Occasional posts on public transit and related stories …

According to a story on today’s Los Angeles Times Web site HERE, Angels Flight — the funicular railway that connects Bunker Hill with Hill St. — is scheduled to be operating by Labor Day. The 298-foot rail line has been shut down since a derailment in 2003. The railway first opened in 1901, albeit in a slight different location.

The story is particularly good news for those visiting the museums, Walt Disney Concert Hall, The Colburn School and the Music Center atop Bunker Hill. Because the lower entrance to Angels Flight is just steps away from the northwest portal of the Metro Red and Purple Line’s Pershing Square entrance, it was easy for Metro passengers to ride Angels Flight to the California Plaza exit atop Bunker Hill and then have a short, flat walk down Grand Ave. to MOCA, Colburn, and Disney Hall and, after crossing 1st St., to the Dorothy Chandler Pavilion, Ahmanson Theatre and Mark Taper Forum of the Music Center. Since Angels Flight shut down, The Broad Museum has opened on Grand Ave., as well.

All of these are accessible from the 1st and Hill St. portal from the Civic Center/Grand Park station, but it’s a steep, uphill walk to get to the top of Bunker Hill. Since the railway shut down, pedestrians have been forced to use a 153-step, steep walkway to ascend the grade.

Laura J. Nelson’s article does a good job of explaining the history and recent travails of Angels Flight. I, for one, had hoped that Metro would actually take Angels Flight over.
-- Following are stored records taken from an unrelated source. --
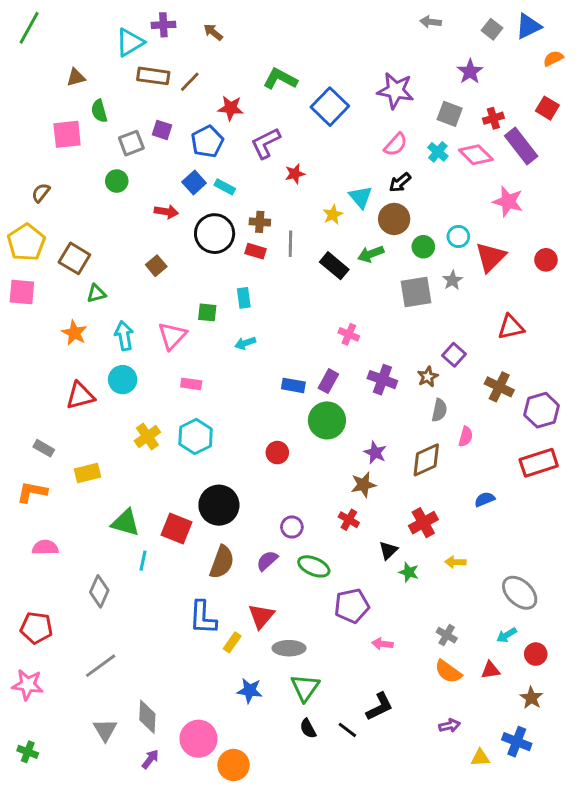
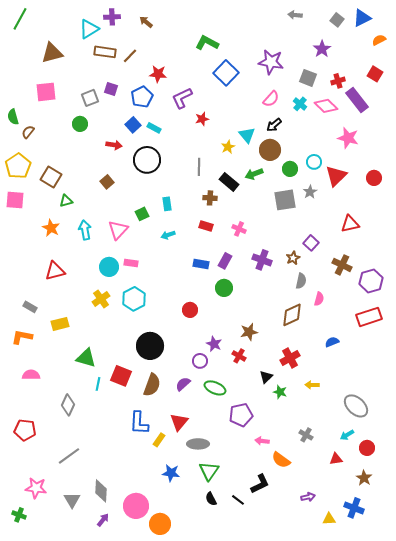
brown triangle: (76, 77) -> (52, 53), size x1.6
green L-shape: (280, 79) -> (207, 43), moved
green semicircle: (99, 111) -> (13, 117), moved
brown cross: (260, 222) -> (210, 198), moved
red rectangle: (255, 251) -> (206, 226), moved
green square: (207, 312) -> (142, 214), turned -32
cyan circle: (123, 380) -> (109, 267), moved
green circle: (327, 420) -> (224, 288), size x0.7
purple star: (375, 453) -> (214, 344), moved
red square: (177, 528) -> (121, 376), moved
orange semicircle: (448, 672) -> (281, 460), moved
pink star: (28, 685) -> (36, 488), moved

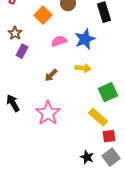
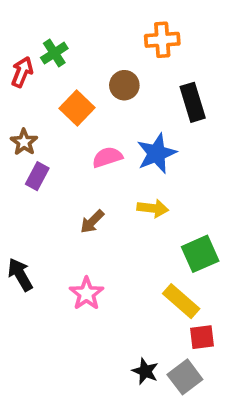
pink star: (48, 113) -> (86, 294), size x0.7
black star: (87, 157) -> (145, 371), moved
gray square: (111, 157) -> (185, 377), moved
Instead, Bunker Hill will be accessible via the Grand Av Arts/Bunker Hill stop at 2nd and Hope on the under-construction Regional Connector, which is scheduled to open in 2021. Patrons will ride elevators to get to the top of Bunker Hill, although whether — and if so, how — those elevators can handle a crowd exiting Disney Hall and other facilities at one time is open to question.

The Regional Connector will have the current Gold Line from Pasadena running through the connector from the Little Tokyo/Arts District station to the 7th/Metro station where it will become the Blue Line to Long Beach, while the Gold Line from East Los Angeles will run through the Regional Connector and become the Expo Line to Santa Monica (line names and colors will, undoubtedly, change when this all comes to pass).

Until then a reopened Angels Flight will be a boon to the area.